Tsutomi Y, Matsubayashi K, Akahane K
Exploratory Research Laboratories I. Daiichi Pharmaceutical Co., Tokyo, Japan.
J Antimicrob Chemother. 1994 Nov;34(5):737-46. doi: 10.1093/jac/34.5.737.
We quantified the amount of inhibition of gamma-aminobutyric acid (GABA)A receptor binding required for the onset of convulsions induced by ciprofloxacin in combination with biphenylacetic acid (BPAA) in mice. In fasting mice iv ciprofloxacin given 30 min after oral BPAA (50 mg/kg) induced convulsions at doses of 40 mg/kg or above. In contrast, ofloxacin caused no convulsions even at 100 mg/kg, the highest dose tested. When mice received 40 mg/kg of ciprofloxacin or ofloxacin, maximal brain concentrations of each quinolone at 30 min were 0.37 or 1.97 micrograms/g, respectively. These brain concentrations of ciprofloxacin and ofloxacin were not affected by combination with BPAA. In the presence of ciprofloxacin and BPAA (at brain tissue concentrations which induced convulsions), the binding of 3H-muscimol to GABAA receptor sites was inhibited by approximately 30%. Using results from a similar binding study, an impracticable iv dose of ofloxacin (500 mg/kg) was estimated to be required to inhibit GABAA receptor binding by 30%, and therefore to induce similar convulsions to those seen with ciprofloxacin at a dose of 40 mg/kg. These results may indicate that epileptic convulsions occur when ciprofloxacin and BPAA interact with each other to antagonize at least 30% of GABAA receptor binding in mice, and provide evidence for a significant role of GABAA receptor inhibition in the occurrence of quinolone-induced convulsions.
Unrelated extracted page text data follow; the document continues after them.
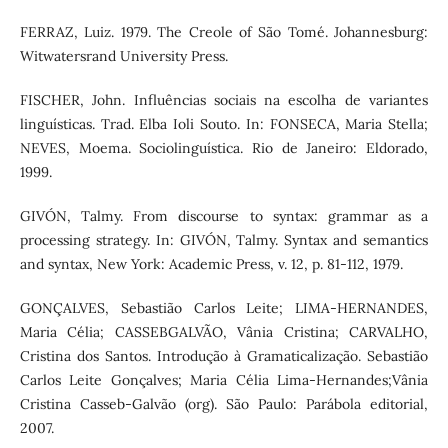
FERRAZ, Luiz. 1979. The Creole of São Tomé. Johannesburg:
Witwatersrand University Press.
FISCHER, John. Influências sociais na escolha de variantes
linguísticas. Trad. Elba Ioli Souto. In: FONSECA, Maria Stella;
NEVES, Moema. Sociolinguística. Rio de Janeiro: Eldorado,
1999.
GIVÓN, Talmy. From discourse to syntax: grammar as a
processing strategy. In: GIVÓN, Talmy. Syntax and semantics
and syntax, New York: Academic Press, v. 12, p. 81-112, 1979.
GONÇALVES, Sebastião Carlos Leite; LIMA-HERNANDES,
Maria Célia; CASSEBGALVÃO, Vânia Cristina; CARVALHO,
Cristina dos Santos. Introdução à Gramaticalização. Sebastião
Carlos Leite Gonçalves; Maria Célia Lima-Hernandes;Vânia
Cristina Casseb-Galvão (org). São Paulo: Parábola editorial,
2007.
我们定量研究了环丙沙星与联苯乙酸(BPAA)联合使用诱导小鼠惊厥发作时,γ-氨基丁酸(GABA)A受体结合抑制的量。在禁食小鼠中,口服BPAA(50mg/kg)30分钟后静脉注射环丙沙星,剂量在40mg/kg及以上时会诱导惊厥发作。相比之下,氧氟沙星即使在测试的最高剂量100mg/kg时也不会引起惊厥。当小鼠接受40mg/kg的环丙沙星或氧氟沙星时,30分钟时每种喹诺酮的最大脑浓度分别为0.37或1.97微克/克。环丙沙星和氧氟沙星的这些脑浓度不受与BPAA联合使用的影响。在存在环丙沙星和BPAA(在诱导惊厥的脑组织浓度下)的情况下,3H-蝇蕈醇与GABAA受体位点的结合被抑制了约30%。根据一项类似结合研究的结果,估计需要不切实际的静脉注射剂量氧氟沙星(500mg/kg)才能将GABAA受体结合抑制30%,从而诱导出与40mg/kg环丙沙星所见类似的惊厥。这些结果可能表明,当环丙沙星和BPAA相互作用拮抗小鼠中至少30%的GABAA受体结合时会发生癫痫惊厥,并为GABAA受体抑制在喹诺酮诱导惊厥发生中的重要作用提供了证据。